From the records below, report the number of lines that contain "IMAGE", and add nothing.

**Input records:**
———

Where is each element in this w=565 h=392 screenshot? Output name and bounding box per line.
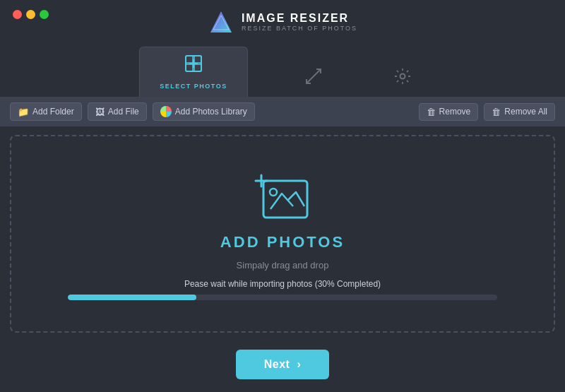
progress-text: Pease wait while importing photos (30% C… bbox=[184, 279, 381, 289]
svg-rect-8 bbox=[194, 64, 201, 71]
toolbar: 📁 Add Folder 🖼 Add File Add Photos Libra… bbox=[0, 97, 565, 126]
tab-bar: SELECT PHOTOS bbox=[0, 35, 565, 97]
add-file-label: Add File bbox=[108, 107, 139, 117]
drop-zone[interactable]: ADD PHOTOS Simpaly drag and drop Pease w… bbox=[10, 135, 555, 333]
svg-point-10 bbox=[400, 74, 405, 79]
progress-bar-fill bbox=[68, 295, 196, 300]
next-label: Next bbox=[264, 358, 290, 371]
next-chevron-icon: › bbox=[297, 358, 301, 371]
svg-point-14 bbox=[270, 189, 277, 196]
minimize-button[interactable] bbox=[26, 10, 35, 19]
svg-rect-7 bbox=[186, 64, 193, 71]
resize-icon bbox=[304, 67, 323, 90]
traffic-lights bbox=[13, 10, 49, 19]
tab-settings[interactable] bbox=[379, 60, 426, 97]
folder-icon: 📁 bbox=[18, 107, 29, 117]
maximize-button[interactable] bbox=[40, 10, 49, 19]
app-subtitle: RESIZE BATCH OF PHOTOS bbox=[242, 25, 357, 32]
app-title-area: IMAGE RESIZER RESIZE BATCH OF PHOTOS bbox=[208, 8, 357, 35]
add-photos-icon bbox=[251, 168, 314, 225]
add-file-button[interactable]: 🖼 Add File bbox=[88, 102, 147, 121]
remove-all-button[interactable]: 🗑 Remove All bbox=[484, 103, 555, 121]
app-logo bbox=[208, 8, 234, 35]
photos-library-icon bbox=[160, 106, 172, 117]
add-photos-title: ADD PHOTOS bbox=[220, 233, 345, 251]
remove-label: Remove bbox=[439, 107, 471, 117]
svg-rect-6 bbox=[194, 56, 201, 63]
title-bar: IMAGE RESIZER RESIZE BATCH OF PHOTOS bbox=[0, 0, 565, 35]
progress-bar-background bbox=[68, 295, 497, 300]
svg-rect-5 bbox=[186, 56, 193, 63]
remove-icon: 🗑 bbox=[427, 107, 436, 117]
tab-select-photos-label: SELECT PHOTOS bbox=[160, 83, 227, 90]
tab-select-photos[interactable]: SELECT PHOTOS bbox=[139, 47, 247, 97]
app-name: IMAGE RESIZER bbox=[242, 12, 357, 25]
footer: Next › bbox=[0, 341, 565, 392]
select-photos-icon bbox=[184, 54, 203, 77]
add-folder-label: Add Folder bbox=[32, 107, 74, 117]
add-photos-library-label: Add Photos Library bbox=[175, 107, 247, 117]
remove-button[interactable]: 🗑 Remove bbox=[419, 103, 479, 121]
remove-all-icon: 🗑 bbox=[492, 107, 501, 117]
progress-area: Pease wait while importing photos (30% C… bbox=[11, 279, 554, 300]
tab-resize[interactable] bbox=[290, 60, 337, 97]
file-icon: 🖼 bbox=[95, 107, 105, 117]
next-button[interactable]: Next › bbox=[236, 350, 330, 379]
add-photos-subtitle: Simpaly drag and drop bbox=[237, 260, 329, 271]
toolbar-left: 📁 Add Folder 🖼 Add File Add Photos Libra… bbox=[10, 102, 255, 121]
settings-icon bbox=[393, 67, 412, 90]
close-button[interactable] bbox=[13, 10, 22, 19]
add-photos-library-button[interactable]: Add Photos Library bbox=[153, 102, 255, 121]
remove-all-label: Remove All bbox=[504, 107, 547, 117]
add-folder-button[interactable]: 📁 Add Folder bbox=[10, 102, 82, 121]
toolbar-right: 🗑 Remove 🗑 Remove All bbox=[419, 103, 555, 121]
svg-line-9 bbox=[307, 69, 321, 83]
app-title-text: IMAGE RESIZER RESIZE BATCH OF PHOTOS bbox=[242, 12, 357, 32]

———

**Your solution:** 4